The Virtual World: Part 1
Home < Pro Audio < B&H Email Newsletter <

The Virtual World: Part 1

by Kendall Scott

Like many parallel advancements in the art world, modern musical instruments have proven to be products of available technologies, prevalent (or not so prevalent) trends, and social environments. Back in the day, if all you had at your disposal for musical expression were a few rocks and some bits of wood (along with the human voice), then the bright idea of stretching an animal skin across a solid frame might seem glorious. Ancient composers and instrumentalists could add a new color of crayon to their box and begin exploring the boundaries of this new piece of gear. They were inspired to produce any number of new and unheard of sounds practically flowing out of a new invention, not unlike the feeling we have when we purchase a new instrument today. New tools can spur creativity and, all along our cultural historical timeline, new instruments have both shaped and have been shaped by the circumstances surrounding their use.

It is true, I don't know how much composing was done for the early wood and stone ensembles of bygone days but you get the idea. Technology has played a great role in the worldwide development of the classical, traditional, and popular forms of music that we enjoy today. Some aspects of this influence are very evident while others are more subdued. With its fingers on the pulse of all that is new and hip, popular music touches almost all of us in some way or another, unless one takes unusual evasive measures to avoid it. We are constantly being fed a healthy dose in department stores, supermarkets, elevators, movie theaters, and other places in our daily lives, making it very familiar and in a sense easily digestible.

Whether presented from the minstrel's gallery or the lighted stage, popular music has drawn on the technology of the day. For us, one of the most interesting current tools for the creation of new musical development has undoubtedly been the personal computer. It is not uncommon to find hard-working laptops in the DJ booth of a dance club or onstage within a performance ensemble. As large technological advancements are the expected norm and smaller leaps go almost unnoticed, musicians and electronic artists have been greedily soaking them up like a sponge. Applications that would have been merely a pipe dream twenty years ago are now commonplace.

This sustained rate of improvement has lead to the current high standard of virtual instruments. A virtual instrument is a mathematical representation of a sound-generating device that exists within a hardware host. The hardware is usually a desktop or laptop computer, although there are many virtual analog synthesizers on the market that offer dedicated hardware to support themselves. Due to the fact that software is malleable in ways that hardware isn't, we have reached an interesting crossroads for software developers. If the computer is capable of offering a way of generating as yet unimagined methods of sound creation, then why have some of the most popular virtual instruments to date been recreations of older or already existing acoustic, electric, and electronic instruments?
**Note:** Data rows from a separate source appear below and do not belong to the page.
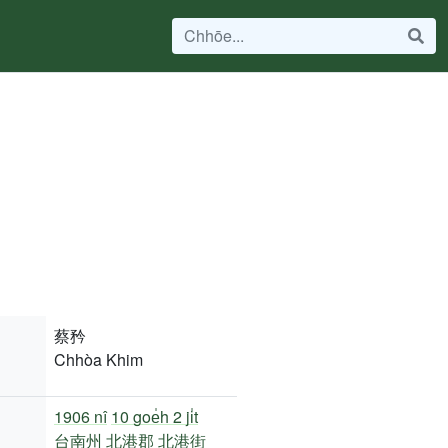
蔡矜
Chhòa Khim
1906 nî
10 goe̍h 2 ji̍t
台南州
北港郡
北港街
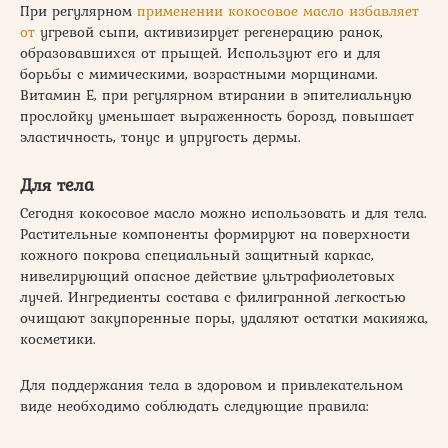
При регулярном
применении кокосовое масло избавляет
от
угревой сыпи, активизирует регенерацию ранок,
образовавшихся от прыщей. Используют его и для
борьбы с мимическими, возрастными морщинами.
Витамин Е, при регулярном втирании в эпителиальную
прослойку уменьшает выраженность борозд, повышает
эластичность, тонус и упругость дермы.
Для тела
Сегодня кокосовое масло можно использовать и для тела.
Растительные компоненты формируют на поверхности
кожного покрова специальный защитный каркас,
нивелирующий опасное действие ультрафиолетовых
лучей. Ингредиенты состава с филигранной легкостью
очищают закупоренные поры, удаляют остатки макияжа,
косметики.
Для поддержания тела в здоровом и привлекательном
виде необходимо соблюдать следующие правила:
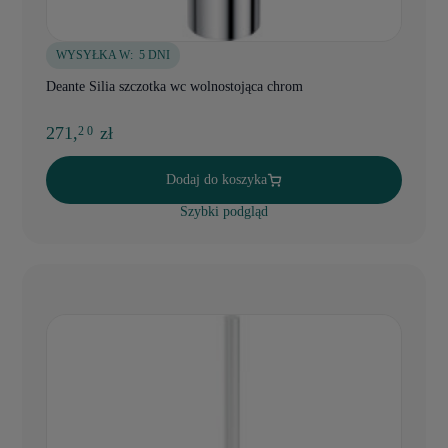
WYSYŁKA W:
5 DNI
Deante Silia szczotka wc wolnostojąca chrom
271,
zł
2 0
Dodaj do koszyka
Szybki podgląd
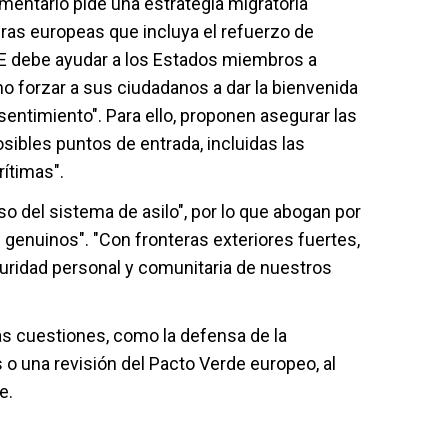
amentario pide una estrategia migratoria
teras europeas que incluya el refuerzo de
UE debe ayudar a los Estados miembros a
"no forzar a sus ciudadanos a dar la bienvenida
sentimiento". Para ello, proponen asegurar las
sibles puntos de entrada, incluidas las
rítimas".
o del sistema de asilo", por lo que abogan por
 genuinos". "Con fronteras exteriores fuertes,
uridad personal y comunitaria de nuestros
as cuestiones, como la defensa de la
s o una revisión del Pacto Verde europeo, al
e.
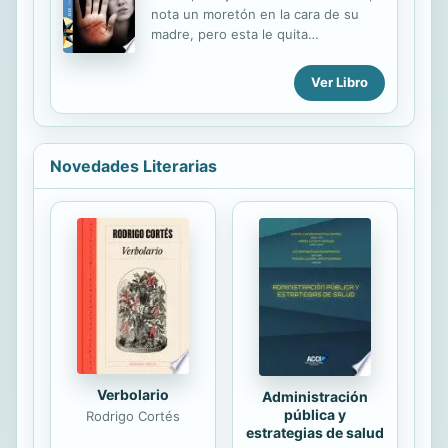
dice la leyenda, oculta la pista de un
nota un moretón en la cara de su
tesoro... ¿Será verdad?
madre, pero esta le quita
importancia. Sin embargo, los
moretones continúan apareciendo y
Ver Libro
con esto la preocupación y
sospechas de Cecilia hacia la nueva
pareja de su madre.
Novedades Literarias
Verbolario
Administración
pública y
Rodrigo Cortés
estrategias de salud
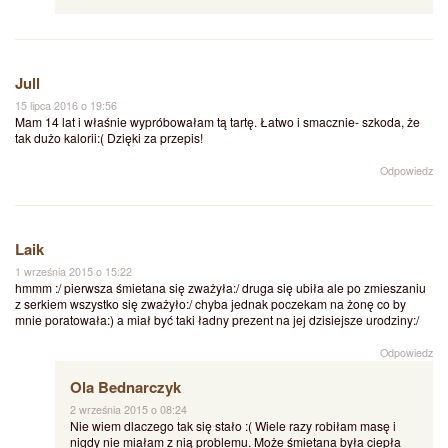
Jull
15 lipca 2016 o 19:56
Mam 14 lat i właśnie wypróbowałam tą tartę. Łatwo i smacznie- szkoda, że
tak dużo kalorii:( Dzięki za przepis!
Odpowiedz
Laik
1 września 2015 o 15:22
hmmm :/ pierwsza śmietana się zważyła:/ druga się ubiła ale po zmieszaniu
z serkiem wszystko się zważyło:/ chyba jednak poczekam na żonę co by
mnie poratowała:) a miał być taki ładny prezent na jej dzisiejsze urodziny:/
Odpowiedz
Ola Bednarczyk
2 września 2015 o 08:24
Nie wiem dlaczego tak się stało :( Wiele razy robiłam masę i
nigdy nie miałam z nią problemu. Może śmietana była ciepła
One key reason for this, though by far not the only deciding factor, is that these instruments have become embedded in our cultural expectations of popular music. The acoustic piano can be heard in many types of music from around the globe and it has been captured and brought to your desktop (or laptop) with plugins like Ivory, Akoustik Piano, and Bosendoerfer. Orchestral virtual instruments like the Vienna Symphonic Library and EastWest's Symphonic Orchestra are much more vivid and controllable than their software predecessors. With these nicely packaged tools we soon forget that not long ago this type of power was available only to those with very deep pockets. So the next time the seemingly high price of a professional orchestral library brings a tear to both your eye and mine, just remember that owning pioneering instruments like the Fairlight CMI, and the NED Synclavier meant coughing up a lot more than the price of most peoples homes at the time.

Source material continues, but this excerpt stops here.